Step #10 - Search for Potential Duplicates
Select the "Screen 3 - Merge Control" Button to search for potential duplicates and move to screen 3 to analyze and eventually process.
![]()

Step #1 - Work in the Grid: View, analyze, edit, process, single record merge




Gray pins
means no record has been selected as master
Green pinsmeans that this record has been selected as the master record
Red pinsrepresent the records that have been selected or determined to be servant records
You can merge duplicates one set at a time by manually right clicking and selecting "Merge Group". The deduplicator will then merge that single duplicate set into a single record.
Or, you can identify all the records to be processed by placing check marks in boxes. Manually pre select all master records and then process all the sets in batch mode. Select the “Merge Checked Objects” button to process the entire loaded set of duplicates, find all checked ones, then determine which have been selected as masters and which as servants.
Step #2 - Choose or design a master rule
The Single Table Deduplicator is packaged at initial installation to have default master rules ready for use for most of the standard salesforce.com objects that are typically chosen for deduplication. These may include rules like oldest or newest record, most recently modified record, owned by, etc.

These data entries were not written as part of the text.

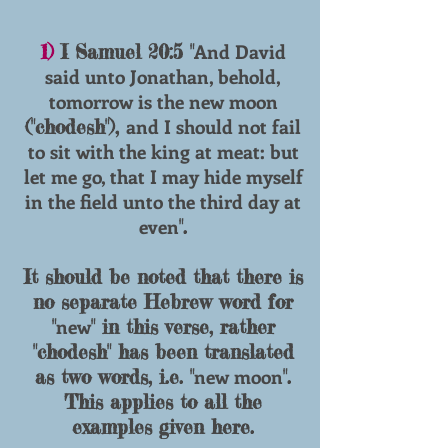
And David
1)
I Samuel 20:5 "
said unto Jonathan, behold,
tomorrow is the new moon
and I should not fail
("chodesh"),
to sit with the king at meat: but
let me go, that I may hide myself
in the field unto the third day at
even
".
It should be noted that there is
no separate Hebrew word for
new
"
" in this verse, rather
"
chodesh
" has been translated
new moon
as two words, i.e. "
".
This applies to all the
examples given here.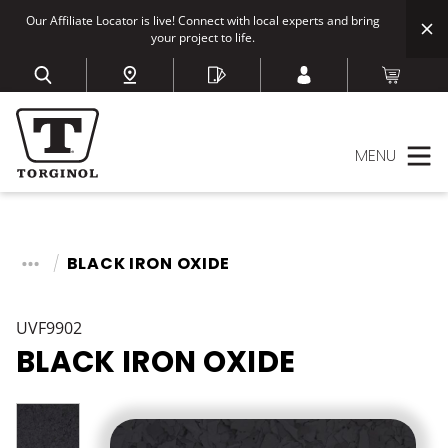
Our Affiliate Locator is live! Connect with local experts and bring
your project to life.
MENU
BLACK IRON OXIDE
UVF9902
BLACK IRON OXIDE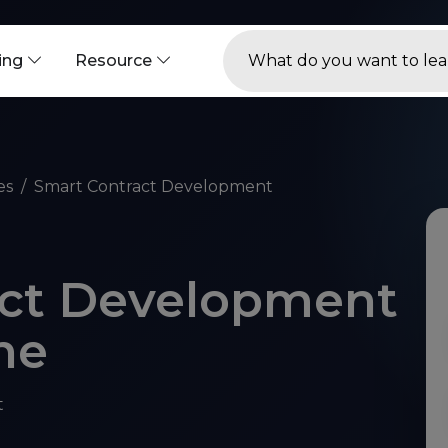
ning
Resource
es
Smart Contract Development
act Development
ne
t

Custom objects and less frequently de-duped objects may require that even the simplest rules such as oldest record and newest record will have to be created by the end user.
When using strict deduplication criteria (looking for records that are nearly for sure duplicates) you may decide that (after a quick scan maybe) that you want to process all the records in the grid view.
In order to process duplicates in this mode you do not need to apply master rules to each duplicate set. Simply select the button "Check All" at the bottom of the grid and all the duplicate sets will be checked. All records are now checked but no master servant selection has been pre-made. Masters will automatically be selected based on the currently selected master rule in the upper right hand of the interface when the end user selects "Merge Checked Objects" and the merge process will be completed.
Currently selected master rule
Any object can have a master rule written for it. When building a master rule you have the option to add unlimited conditions for analyzing either the record (as a whole) or the field values that the record contains.
At the record level, options such as oldest, newest, most recently modified and many other advanced constraints are available. For field values, the STD displays constraints appropriate for the data type of the field being analyzed.
Sample constraints on different field types Rule Dialog Box
After the setup of the initial field and constraint you have the ability to score the positive incident of the constraint with an arbitrary point value. The default rules that ship with the software are based upon a base 100 scoring system but any system can be used. When adding multiple constraints the record is scored in cumulative fashion with each additional positive expression adding to the total score of the records. Additionally negative scores can also be applied to penalize a record.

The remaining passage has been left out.